Written by Bwog Staff
While spending a semester studying abroad in Ecuador, Bwogger in exile, Sara Vogel, fell into an internship with the press office in Ciudad Eloy Alfaro, where the country’s brightest and finest (we hope!) are hard at work forming the Republic of the Equator all over again, and for the 21st time. Her dispatch:
I just got a text message from Luis Hernández, a bald ex-colonel in the Ecuadorian military and one of the 130 people charged with writing the country’s new constitution. It reads:
“Hola, como estas? Soy Luis Hernandez. Cuando conversamos sobre la democracia y la libertad de expresión en USA?”
(for the Spanish-challenged: “Hey, how are you? It’s Luis Hernandez. When are we going to talk about democracy and freedom of expression in the US?”)

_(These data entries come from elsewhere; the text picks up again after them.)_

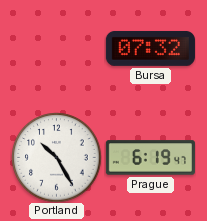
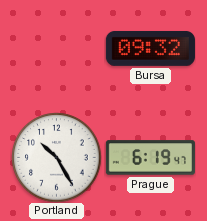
Bursa: 07:32 -> 09:32
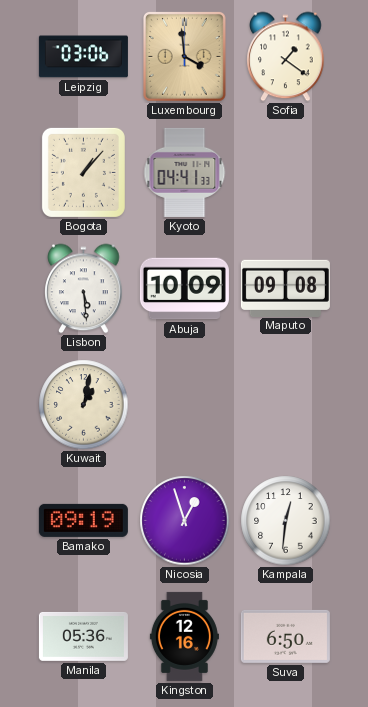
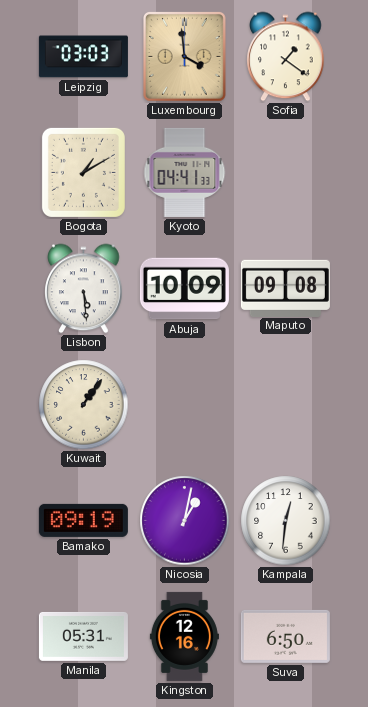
Leipzig: 03:06 -> 03:03
Bogota: 1:07 -> 1:10
Kuwait: 1:02 -> 1:06
Nicosia: 12:57 -> 1:02
Manila: 05:36 -> 05:31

I didn’t expect text messages
stalking after I interviewed Sr. Hernández as an intern for the Ecuadorian Constitutional Assembly’s press office. But I also never thought SIT Study Abroad would be able to deliver a job like this for the three-week long final independent study project all SIT students must diligently complete. Maybe it was less the program that set me down in this over-air conditioned office, and more the networks of friendship and patronage that grease the wheels of Ecuadorian politics generally: SIT’s directors knew a woman who knew a guy who knew a guy.
And now, I wander the halls and cubicles of the assembly building, which has the aspect of a high school gym in lighting, ceiling height, and frantic activity, looking for interviews with the people who have the power to dictate how Ecuador works – theoretically for eternity, but at least for the next 10 years.
After a few digital back-and-forths, it was determined that the Colonel and I will have lunch this week in the Assembly’s cafeteria, where I know there will be plenty of people around. Extravagant by Ecuadorian standards, the cafeteria is free for staff and there are always two kinds of meat with rice to choose from, a soup, a vegetable, and a dessert. I heard from my host-mom that they spend $5,000 weekly to feed all of the asembleistas, advisors, and the personales de apoyo like me. In a country where the average family of 5 needs $450 a month to meet their basic needs, that’s quite an expense.
The latest Constitutional Assembly is the product of a few years of political tumult. When hundreds of thousands of Ecuadorians stormed the streets of Quito to depose of its last officially elected but very corrupt president in 2005, they also chanted “que se vayan todos,” calling for the expulsion of its entire congress. The new president, a young, left-leaning, and many say guapo economist, Rafael Correa, stepped into power in 2006 and made the people’s demands a reality. He dissolved the country’s legislative body and fulfilled his campaign promise to commission an assembly to rewrite the constitution. Right now, they are also passing emergency legislation in the congress’ absence.
That means that while he might not be a member of the dominant political party, Hernández is still one of the most powerful people in the country.
That doesn’t make him any less creepy.
Update 4-30: We had lunch. And despite all of the catcalls that have come at me from all sides in this place, he didn’t follow the trend, and we actually did talk about democracy and freedom of expression.